Şemot peraşasında Tanrı ile Moşe’nin ilk temasını okuruz. ‘Yanan çalı’ şeklinde bildiğimiz bu karşılaşma aynı zamanda Moşe’nin peygamberlik serüveninin başlangıcı ve Mısır çıkışı ile sonlanacak uzun sürecin ilk adımlarıdır. Moşe’nin yanan çalı tecrübesini geçirdiği zamandaki görevini de Tora verme ihtiyacını duyar. “Vayinag at atson ahar amidbar / çölde koyunları güderken.”
Midraş Tanhuma bu yaklaşımın daha derin anlamını verir. Tora Moşe’nin özellikle çöle çekildiğini çünkü orada büyük şeyler olacağını öngörebildiğini söyler. Çünkü Bene Yisrael çölde Tora ve mitsvalara sahip olmuştur. Çölde geleceğin Bet Amikdaş’ının modeli olan Mişkan inşa edilmiştir. Çölde yaşamlarını sürdürebilmeleri için mucizeler ‘man’, su kuyusu ve onur bulutları burada gerçekleşmiştir.
Daha sonraki açıklamalarda Malbim ise bu sembolizmi daha da geliştirir. Issız ve yaşanmaz bir bölge olan çölün fizikselliğin yokluğunu temsil ettiğini söyler. Çöl, insanın fiziksel ihtiyaçlarının zar zor karşılandığı, en iyi ihtimalle en minimal şekilde hayatta kalabildiği bir yerdir. Bu nedenle ‘midbar / çöl’, kişinin kendisini tüm fiziksel aktivitelerden arındırdığı tam maneviyatı sembolize eder. Malbim, Moşe'nin çölde ‘Keduşa’ yani kutsallık aradığını açıklar. Moşe, herhangi bir fiziksel niteliğe sahip olmadan, tertemiz, kutsal bir hayat yaşamak ister. Bu durum daha önce verdiğimiz çölde koyunları gütmek dediğimiz ifadenin anlamıdır. Çöl, normal fiziksel dünyayı terk ederek tamamen ruhsal bir varoluş yaşamak isteği anlamına gelmektedir.
Moşe yanan çalıyı görüp ona yaklaşacak cesareti gösterdiğinde Tanrı onu fazla yaklaşmaması konusunda “Al tikrav alom /fazla yaklaşma” sözleriyle uyarır. Tanrı burada Moşe’ye fiziksel yaşamdan tamamen arınamayacağının mesajını vermek istediğini anlatır. Çünkü bütün insanların fiziksel bir tarafı vardır. Hepimizin karşılamakla yükümlü olduğu fiziksel ihtiyaçları mevcuttur. Hepimiz fiziksel ihtiyaçlarımızı kaldıramayacağımızı kabul ederken Keduşa aramak için çaba göstermeye çalışıyoruz.
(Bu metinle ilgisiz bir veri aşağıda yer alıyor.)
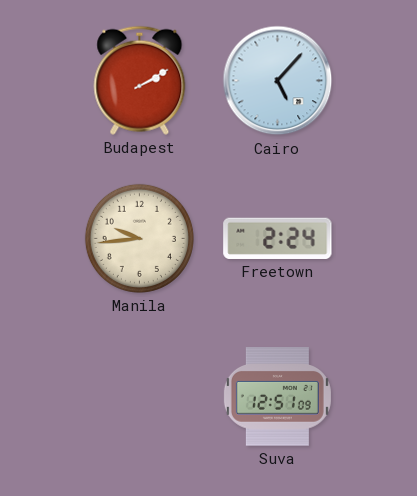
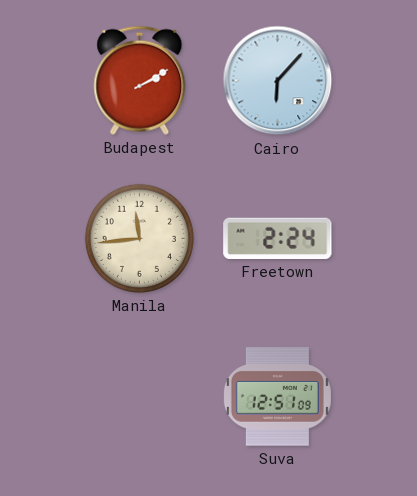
Cairo: 5:07 -> 6:07
Manila: 9:44 -> 11:44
Malbim gerçek bir Keduşa aramak için çöle gitmemiz gerektiğini yani hayatımızdan bazı şeyleri çıkarmamız gerektiğini öğretir. Çağdaş anlamıyla kendimizi içinde yaşadığımız toplumun kültüründen ayırmamız gereklidir. Diasporada farklı kültürler içinde yaşarken kendimizi tamamen izole etmemiz mümkün değildir. Ancak evlerimizde bir ‘çöl’ yaratmak kısmi de olsa mümkün olabilir.
Elbette ki elektrik, akan su, hepimizin alışık olduğu sağlık koşulları olmadan, yoksullukla boğuşan bir yaşamdan söz etmiyoruz. Sözünü ettiğimiz ruhani kirliliktir. Biz kendimizi, ailemizi, çocuklarımızı bu ruhani kirden uzak tutmakla yükümlüyüz. Maalesef kendimizi ve çocuklarımızı, hiçbirimizin maruz kalmaması gereken materyallere maruz bırakıyoruz. Hiçbirimiz böyle yaşamak zorunda değiliz. Ancak sınırlar koymak zorundayız. Yahudiliği hayatımızda bulundurmak ve yaşamak için mutlaka kendimize ve çevremize sınırlar koymak bir zorunluluktur. Çevremizin kabul ettiği şartlar bizim mutlaka kabul etmek zorunda olduğumuz koşullar değildir.
İşte Moşe Rabenu çöle giderek ne yapmamız gerektiğini öğretmiştir. Evimize aldığımıza, tükettiğimize, kullandığımıza dikkat ederek Keduşa dediğimiz kutsiyeti yakalamak mümkün olacaktır.